Son muchas y diferentes las variables que diferencian un envejecimiento ‘sano‘ de uno acompañado de procesos neurodegenerativos. Uno de los factores que contribuyen a este desequilibrio es el metabolismo neuronal de los neurotransmisores catecolaminérgicos (dopamina y noradrenalina). Como parte de esta homeostasis, las neuronas producen y utilizan los distintos neurotransmisores para comunicarse entre sí. En el caso de las neuronas catecolaminérgicas, estos tienden a polimerizar, un proceso por el que se forma una molécula compleja conocida como la neuromelanina.

La neuromelanina es un pigmento (similar a la melanina presente en la piel) que se va acumulando en el cerebro a medida que las personas envejecen, por lo que su presencia y sus funciones pueden relacionarse con las patologías neurodegenerativas. Curiosamente, parece servir como uno de los indicadores que marca la ‘edad‘, de manera similar a los anillos en los troncos de los árboles.

Funciones y circunstancias

Aunque el papel concreto de este pigmento no se conoce en profundidad, se sabe que realiza funciones beneficiosas que, bajo determinadas circunstancias, pueden tornarse dañinas. De esta manera, “la muerte de las neuronas ‘pigmentadas‘ y la liberación de la neuromelanina al parénquima cerebral se ha relacionado con la aparición de enfermedades neurodegenerativas, como la enfermedad de Parkinson”, explican estos investigadores del ISCIII.

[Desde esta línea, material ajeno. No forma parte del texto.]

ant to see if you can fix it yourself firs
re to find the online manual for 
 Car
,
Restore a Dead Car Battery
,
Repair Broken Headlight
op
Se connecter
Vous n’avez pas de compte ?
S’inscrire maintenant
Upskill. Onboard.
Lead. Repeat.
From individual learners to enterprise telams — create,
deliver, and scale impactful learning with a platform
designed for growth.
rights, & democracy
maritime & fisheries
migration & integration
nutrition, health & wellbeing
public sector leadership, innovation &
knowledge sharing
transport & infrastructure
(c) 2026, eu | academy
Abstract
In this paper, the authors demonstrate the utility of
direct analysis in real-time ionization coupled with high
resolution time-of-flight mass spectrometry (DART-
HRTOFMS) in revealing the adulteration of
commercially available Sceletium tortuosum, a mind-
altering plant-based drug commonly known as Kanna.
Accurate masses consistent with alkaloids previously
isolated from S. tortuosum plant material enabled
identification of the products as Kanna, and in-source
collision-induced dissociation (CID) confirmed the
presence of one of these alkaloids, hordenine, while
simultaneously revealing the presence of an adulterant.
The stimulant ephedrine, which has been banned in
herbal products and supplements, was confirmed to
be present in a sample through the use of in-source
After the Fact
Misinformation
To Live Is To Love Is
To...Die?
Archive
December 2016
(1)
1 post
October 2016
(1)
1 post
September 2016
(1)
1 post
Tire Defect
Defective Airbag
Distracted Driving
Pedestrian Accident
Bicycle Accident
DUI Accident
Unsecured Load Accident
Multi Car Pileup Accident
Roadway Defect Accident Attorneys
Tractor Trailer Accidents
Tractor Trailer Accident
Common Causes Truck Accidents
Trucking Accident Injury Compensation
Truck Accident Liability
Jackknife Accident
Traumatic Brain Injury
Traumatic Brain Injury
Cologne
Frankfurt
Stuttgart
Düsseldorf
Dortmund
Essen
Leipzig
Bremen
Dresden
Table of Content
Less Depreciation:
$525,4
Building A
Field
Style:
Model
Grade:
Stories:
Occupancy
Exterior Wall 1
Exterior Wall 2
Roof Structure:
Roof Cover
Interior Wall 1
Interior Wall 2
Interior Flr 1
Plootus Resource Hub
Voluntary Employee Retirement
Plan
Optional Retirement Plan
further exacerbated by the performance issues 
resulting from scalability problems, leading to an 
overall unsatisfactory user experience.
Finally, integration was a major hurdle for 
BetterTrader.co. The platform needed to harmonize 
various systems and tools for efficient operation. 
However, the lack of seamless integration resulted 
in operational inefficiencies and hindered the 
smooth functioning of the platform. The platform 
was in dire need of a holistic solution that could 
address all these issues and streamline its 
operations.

“Según parece, la neuromelanina acumulada en las neuronas puede ser útil para combatir la presencia de moléculas tóxicas en el cerebro. Pero, cuando una neurona degenera, libera esta neuromelanina junto con otros componentes celulares normalmente tóxicos, de tal forma que también contribuye a generar una respuesta inmunitaria desproporcionada, que, a su vez, aumenta el estrés oxidativo y acaba derivando en procesos neurodegenerativos”, argumentan los autores de este estudio.

Los doctores Alexandra Moreno-García, Miguel Calero y Olga Calero, que son miembros de la citada Unidad del ISCIII y del Centro de Investigación Biomédica en Red de Enfermedades Neurodegenerativas (CIBERNED), apuntan en esta revisión cómo la neuromelanina puede hacer frente y participar en el control y gestión de tóxicos en el cerebro, al tener un efecto antioxidante o, por el contrario, al ser un impulsor de la oxidación celular, aumentando el estrés oxidativo y elevando el riesgo de neurodegeneración.